No, your coffee isn’t going to prevent cancer
A recent study by a team of Chinese researchers suggests that an increase in coffee consumption may be associated with a reduced risk of prostate cancer.
Sounds like great news for caffeine lovers! At least, that’s how it was presented in the news release that followed publication of the study:
Drinking several cups of coffee every day may be linked to a lower risk of developing prostate cancer, suggests a pooled data analysis of the available evidence, published in the online journal BMJ Open.
Each additional daily cup of the brew was associated with a reduction in relative risk of nearly 1%, the findings indicate.
The researchers acknowledge that because of the observational design of the included cohort studies, unmeasured or uncontrolled factors in the original studies may have skewed the pooled risk estimate.
The amount of coffee drunk may also have been misclassified as it depended on recall. And the type of coffee and brewing methods varied among the studies. The design and methods of the included studies also varied, so caution in interpreting the findings is warranted, they say.

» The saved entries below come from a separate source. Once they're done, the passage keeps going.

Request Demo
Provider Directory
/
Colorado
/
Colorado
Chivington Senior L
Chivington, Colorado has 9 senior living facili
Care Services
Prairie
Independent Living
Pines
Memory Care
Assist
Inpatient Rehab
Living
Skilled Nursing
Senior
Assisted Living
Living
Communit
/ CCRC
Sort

And they conclude: “This study suggests that increased coffee consumption may be associated with a reduced risk of prostate cancer. Further research is still warranted to explore the underlying mechanisms and active compounds in coffee.
Despite the hype, and before you race out the door for that double espresso, you may want to take a closer look at the scientific evidence on which these potential health benefits are based.

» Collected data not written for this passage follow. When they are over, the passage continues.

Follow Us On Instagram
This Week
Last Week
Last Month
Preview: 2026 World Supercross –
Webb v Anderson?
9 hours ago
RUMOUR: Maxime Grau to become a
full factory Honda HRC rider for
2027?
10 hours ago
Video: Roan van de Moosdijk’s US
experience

To reduce your risk of prostate cancer by 7.5%, you would need to drink 10 cups of coffee per day. That’s a lot of java, especially since the findings suggest a mere association between coffee intake and prostate cancer reduction for the general population—a far cry from a definitive causal link that would apply to each individual.
And while the findings of the study may make excellent fodder for water cooler conversations and Zoom calls, results from observational studies that draw associations between particular substances and health outcomes—positive or negative—should not be the basis for regulatory or judicial decisions.
Instead, these studies should only be used to design and conduct further research that determines what definitive causal links do or do not exist between exposure, dosage, and health hazards or benefits.
It is only when we move beyond the speculative nature of observational and association studies that we can make accurate assessments of risk and, more importantly, well informed decisions about how to manage them.
In the meantime, we hope you’ll take the coffee study—and others like it—with a grain of salt. Although that may cause hardening of your arteries.